:: EXERCISE OBJECTIVE ::
Word for word, repeat the entries, minus the pictures.

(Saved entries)
____
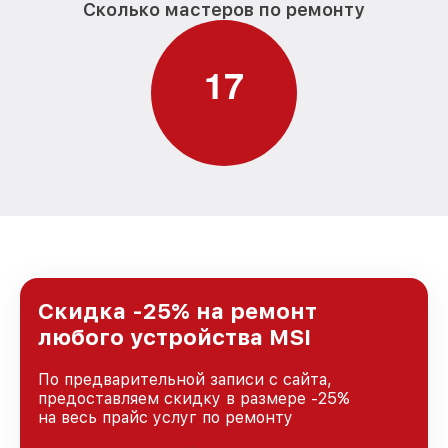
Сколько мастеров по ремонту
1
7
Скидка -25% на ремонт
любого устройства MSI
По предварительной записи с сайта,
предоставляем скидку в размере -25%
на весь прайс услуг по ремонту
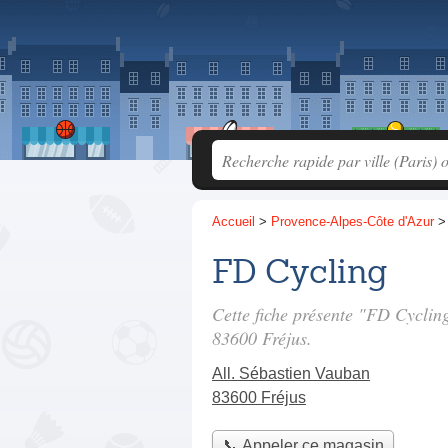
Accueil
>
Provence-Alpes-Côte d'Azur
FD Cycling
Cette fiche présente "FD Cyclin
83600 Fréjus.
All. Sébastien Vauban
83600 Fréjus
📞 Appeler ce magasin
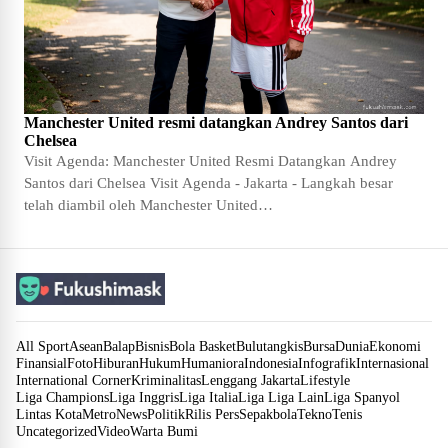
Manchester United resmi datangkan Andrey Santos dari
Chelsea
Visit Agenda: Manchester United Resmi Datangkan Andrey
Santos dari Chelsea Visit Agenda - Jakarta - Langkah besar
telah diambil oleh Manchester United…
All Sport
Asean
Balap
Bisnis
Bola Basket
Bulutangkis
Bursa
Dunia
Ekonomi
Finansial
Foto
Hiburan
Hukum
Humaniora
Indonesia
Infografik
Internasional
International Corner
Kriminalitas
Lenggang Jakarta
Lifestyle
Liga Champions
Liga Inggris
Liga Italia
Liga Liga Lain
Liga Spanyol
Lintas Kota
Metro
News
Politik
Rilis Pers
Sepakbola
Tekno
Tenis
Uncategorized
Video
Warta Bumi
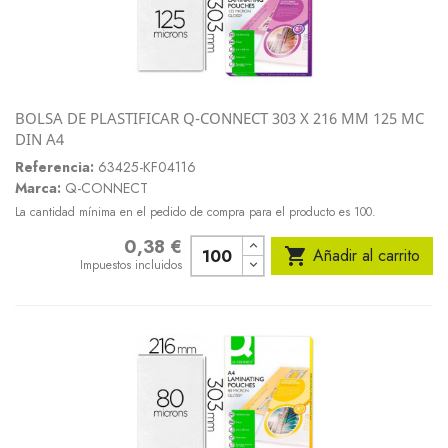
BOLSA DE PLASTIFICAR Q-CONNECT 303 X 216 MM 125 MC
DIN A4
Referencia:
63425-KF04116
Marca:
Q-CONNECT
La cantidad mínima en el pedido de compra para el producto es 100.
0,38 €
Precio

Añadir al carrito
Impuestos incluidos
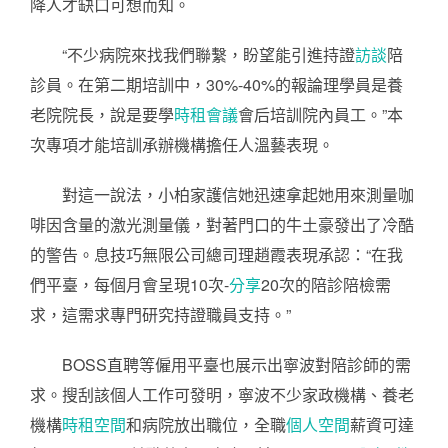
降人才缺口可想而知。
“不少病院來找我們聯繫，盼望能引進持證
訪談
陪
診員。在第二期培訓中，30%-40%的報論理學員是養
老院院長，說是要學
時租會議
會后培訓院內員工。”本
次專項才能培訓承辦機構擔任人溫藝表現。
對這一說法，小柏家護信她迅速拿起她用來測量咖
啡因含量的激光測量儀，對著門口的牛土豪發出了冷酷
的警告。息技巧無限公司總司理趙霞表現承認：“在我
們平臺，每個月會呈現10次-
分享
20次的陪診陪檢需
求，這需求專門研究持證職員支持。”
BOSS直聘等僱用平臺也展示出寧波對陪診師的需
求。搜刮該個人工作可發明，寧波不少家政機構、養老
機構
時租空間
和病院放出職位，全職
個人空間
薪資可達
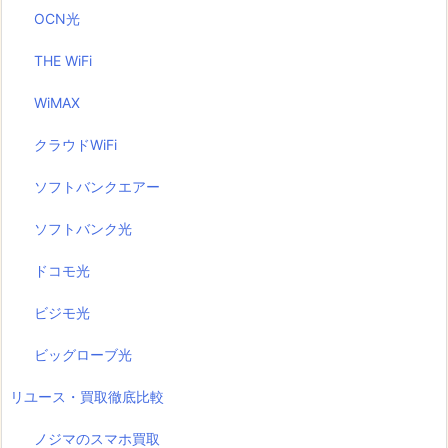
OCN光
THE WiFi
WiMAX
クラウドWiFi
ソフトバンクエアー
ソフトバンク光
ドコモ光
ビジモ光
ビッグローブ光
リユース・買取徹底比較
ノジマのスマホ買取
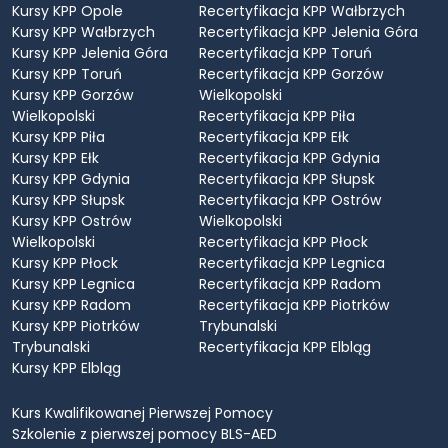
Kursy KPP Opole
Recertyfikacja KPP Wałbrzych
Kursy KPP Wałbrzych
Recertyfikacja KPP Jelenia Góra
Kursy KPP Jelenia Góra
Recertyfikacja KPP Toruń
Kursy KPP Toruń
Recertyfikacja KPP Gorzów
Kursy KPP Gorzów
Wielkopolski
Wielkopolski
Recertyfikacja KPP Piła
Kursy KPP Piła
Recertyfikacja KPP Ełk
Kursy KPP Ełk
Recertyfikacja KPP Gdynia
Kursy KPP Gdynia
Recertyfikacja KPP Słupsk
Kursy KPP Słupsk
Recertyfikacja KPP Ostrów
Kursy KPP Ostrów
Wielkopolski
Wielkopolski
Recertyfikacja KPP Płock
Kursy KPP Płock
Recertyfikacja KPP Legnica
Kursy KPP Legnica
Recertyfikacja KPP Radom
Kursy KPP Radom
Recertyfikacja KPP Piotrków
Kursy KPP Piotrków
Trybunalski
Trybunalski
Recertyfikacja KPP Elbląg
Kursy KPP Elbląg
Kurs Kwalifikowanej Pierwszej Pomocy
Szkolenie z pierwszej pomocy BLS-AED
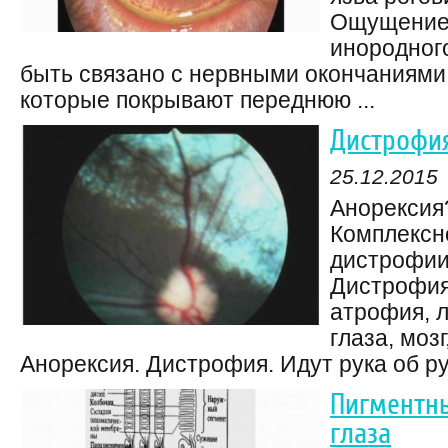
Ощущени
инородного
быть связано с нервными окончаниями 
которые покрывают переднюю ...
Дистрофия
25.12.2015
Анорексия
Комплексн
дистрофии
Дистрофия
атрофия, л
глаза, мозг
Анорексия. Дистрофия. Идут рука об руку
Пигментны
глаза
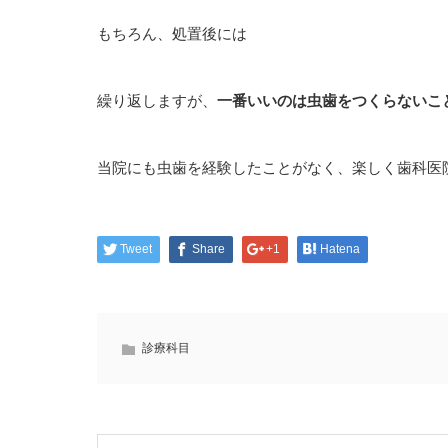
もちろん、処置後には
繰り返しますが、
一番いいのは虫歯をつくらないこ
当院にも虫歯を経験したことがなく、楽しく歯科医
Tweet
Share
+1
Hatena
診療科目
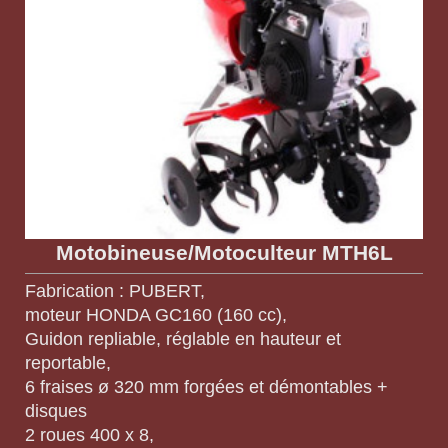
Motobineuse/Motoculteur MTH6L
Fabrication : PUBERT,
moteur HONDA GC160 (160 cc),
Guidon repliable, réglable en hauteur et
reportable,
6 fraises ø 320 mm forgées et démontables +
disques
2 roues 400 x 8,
____
:: EXERCISE OUTPUT ::
Сколько мастеров по ремонту
1
7
Скидка -25% на ремонт
любого устройства MSI
По предварительной записи с сайта,
предоставляем скидку в размере -25%
на весь прайс услуг по ремонту
Accueil
>
Provence-Alpes-Côte d'Azur
FD Cycling
Cette fiche présente "FD Cyclin
83600 Fréjus.
All. Sébastien Vauban
83600 Fréjus
📞 Appeler ce magasin
Manchester United resmi datangkan Andrey Santos dari
Chelsea
Visit Agenda: Manchester United Resmi Datangkan Andrey
Santos dari Chelsea Visit Agenda - Jakarta - Langkah besar
telah diambil oleh Manchester United…
All Sport
Asean
Balap
Bisnis
Bola Basket
Bulutangkis
Bursa
Dunia
Ekonomi
Finansial
Foto
Hiburan
Hukum
Humaniora
Indonesia
Infografik
Internasional
International Corner
Kriminalitas
Lenggang Jakarta
Lifestyle
Liga Champions
Liga Inggris
Liga Italia
Liga Liga Lain
Liga Spanyol
Lintas Kota
Metro
News
Politik
Rilis Pers
Sepakbola
Tekno
Tenis
Uncategorized
Video
Warta Bumi
BOLSA DE PLASTIFICAR Q-CONNECT 303 X 216 MM 125 MC
DIN A4
Referencia:
63425-KF04116
Marca:
Q-CONNECT
La cantidad mínima en el pedido de compra para el producto es 100.
0,38 €
Precio

Añadir al carrito
Impuestos incluidos
降人才缺口可想而知。
“不少病院來找我們聯繫，盼望能引進持證
訪談
陪
診員。在第二期培訓中，30%-40%的報論理學員是養
老院院長，說是要學
時租會議
會后培訓院內員工。”本
次專項才能培訓承辦機構擔任人溫藝表現。
對這一說法，小柏家護信她迅速拿起她用來測量咖
啡因含量的激光測量儀，對著門口的牛土豪發出了冷酷
的警告。息技巧無限公司總司理趙霞表現承認：“在我
們平臺，每個月會呈現10次-
分享
20次的陪診陪檢需
求，這需求專門研究持證職員支持。”
BOSS直聘等僱用平臺也展示出寧波對陪診師的需
求。搜刮該個人工作可發明，寧波不少家政機構、養老
機構
時租空間
和病院放出職位，全職
個人空間
薪資可達
OCN光
THE WiFi
WiMAX
クラウドWiFi
ソフトバンクエアー
ソフトバンク光
ドコモ光
ビジモ光
ビッグローブ光
リユース・買取徹底比較
ノジマのスマホ買取
Kursy KPP Opole
Recertyfikacja KPP Wałbrzych
Kursy KPP Wałbrzych
Recertyfikacja KPP Jelenia Góra
Kursy KPP Jelenia Góra
Recertyfikacja KPP Toruń
Kursy KPP Toruń
Recertyfikacja KPP Gorzów
Kursy KPP Gorzów
Wielkopolski
Wielkopolski
Recertyfikacja KPP Piła
Kursy KPP Piła
Recertyfikacja KPP Ełk
Kursy KPP Ełk
Recertyfikacja KPP Gdynia
Kursy KPP Gdynia
Recertyfikacja KPP Słupsk
Kursy KPP Słupsk
Recertyfikacja KPP Ostrów
Kursy KPP Ostrów
Wielkopolski
Wielkopolski
Recertyfikacja KPP Płock
Kursy KPP Płock
Recertyfikacja KPP Legnica
Kursy KPP Legnica
Recertyfikacja KPP Radom
Kursy KPP Radom
Recertyfikacja KPP Piotrków
Kursy KPP Piotrków
Trybunalski
Trybunalski
Recertyfikacja KPP Elbląg
Kursy KPP Elbląg
Kurs Kwalifikowanej Pierwszej Pomocy
Szkolenie z pierwszej pomocy BLS-AED
Ощущени
инородного
быть связано с нервными окончаниями 
которые покрывают переднюю ...
Дистрофия
25.12.2015
Анорексия
Комплексн
дистрофии
Дистрофия
атрофия, л
глаза, мозг
Анорексия. Дистрофия. Идут рука об руку
Пигментны
глаза
もちろん、処置後には
繰り返しますが、
一番いいのは虫歯をつくらないこ
当院にも虫歯を経験したことがなく、楽しく歯科医
Tweet
Share
+1
Hatena
診療科目
Motobineuse/Motoculteur MTH6L
Fabrication : PUBERT,
moteur HONDA GC160 (160 cc),
Guidon repliable, réglable en hauteur et
reportable,
6 fraises ø 320 mm forgées et démontables +
disques
2 roues 400 x 8,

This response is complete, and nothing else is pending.